Chemical Eng'rs at Du Pont's

During the grand rally which tycoons, farmers' spokesmen, chemists, propagandists and journalists conducted at Henry Ford's Dearborn, Mich. fortnight ago to transform farm products into factory goods, chemical engineers emerged as key men of the entire procedure.

Last week 521 such chemical engineers assembled at Pierre Samuel du Font's, Wilmington, Del. to tell each other some major developments of their year.

Mr. du Pont treated his guests more handsomely than Mr. Ford treated his guests the week before. After giving the tycoons, farmers' spokesmen, chemists, propagandists and journalists a neat New Englandish lunch, Mr. Ford took his richest guest, Irenee du Pont (middle brother), away for a private conference. Pierre du Pont regaled his guests, practically every last man of whom would have liked a job with the Du Ponts, with a splendid twilight dinner in the ballroom of his gorgeous greenhouse. An organ recital soothed the diners, and colored lights playing on the estate's fountains added more blandishments. But when it came to examining Du Pont manufacturing processes, the visiting chemical engineers saw as little as Du Pont chemical engineers permitted them to see.

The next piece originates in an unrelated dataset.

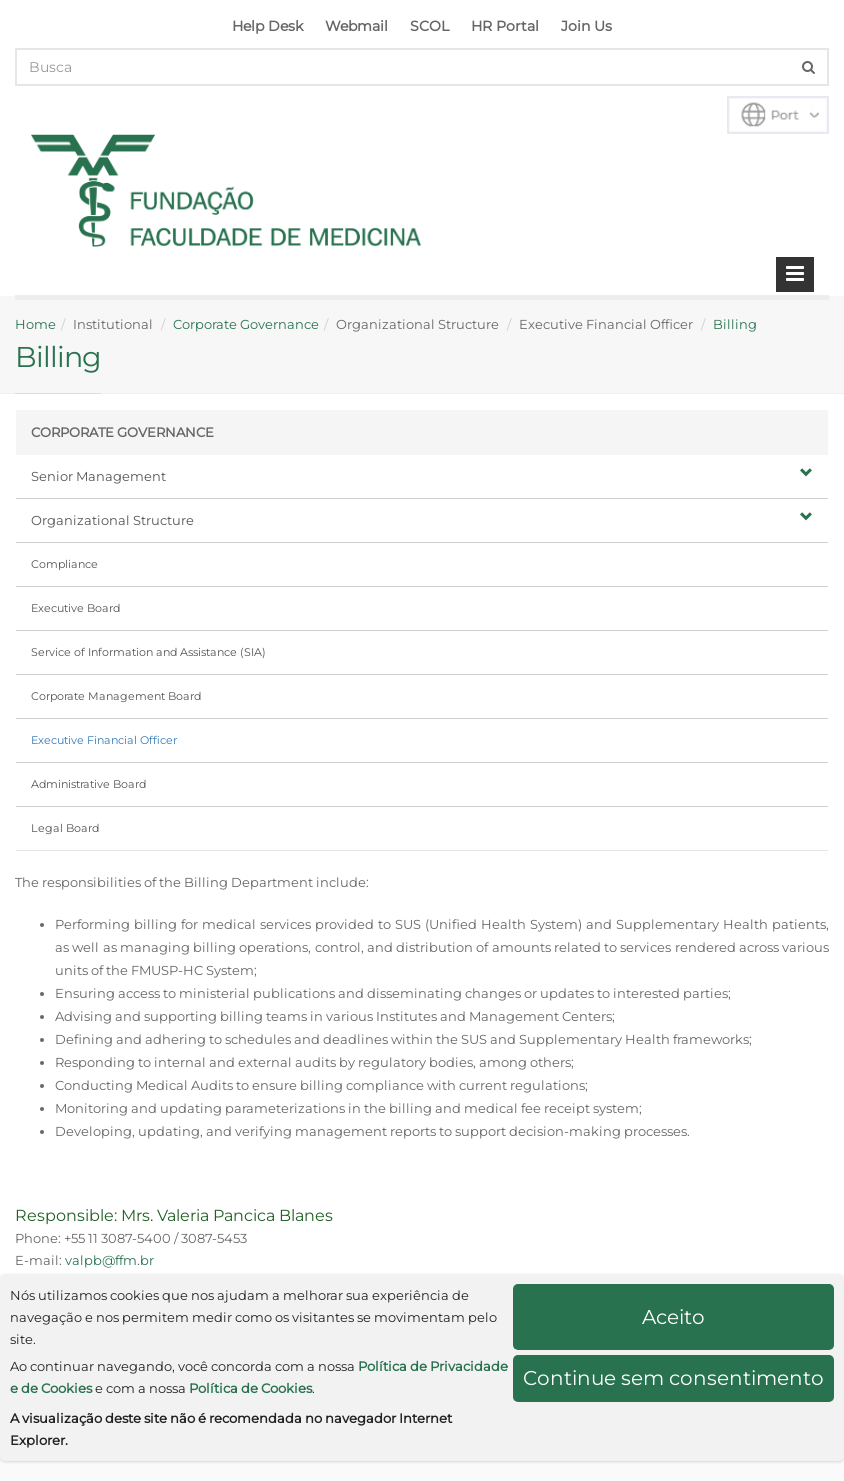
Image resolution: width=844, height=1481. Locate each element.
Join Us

Of manufacturing items and procedures which the engineers discussed, the following attracted most attention: Yielding metal disks to replace safety valves in tanks which contain corrosive gases; pure, unyielding platinum, gold and silver to line tubes and machinery; porous bricks which act as heat insulators; shipping highly reactive compounds of sodium in tank cars so full that no air or water can get in to deteriorate them; production on a vast scale at Wilson Dam of phosphatic fertilizers cheap enough to persuade Tennessee Valley farmers to refresh their exhausted, eroding soil.

During the past year U. S. students of chemical engineering, anticipating similar problems when they find jobs, worked on this practical practice problem: Select equipment for the recovery of acetone from a mixture of acetone and air by means of an absorption tower, using water as the absorbent. Students were obliged to deduce a plant of the most economical type and to calculate its annual operating cost. They also had to design certain auxiliaries, such as a heat exchanger, a condenser, and a still boiler, and to figure the most economical way of running the whole system.

Best solution was by Burwell Spurlok, 25, recently married son of a York, Neb. lawyer, Grinnell (Iowa) College A.B., onetime Harvard law student, onetime jobhunter, who expects to graduate next month from the University of Colorado College of Engineering. His reward: $100. A fact which the American Institute of Chemical Engineers found significant to the continuing success of U. S. industry: "Not only was the quality of winning solutions better than in previous years, but also there were this year more good solutions and few really poor ones.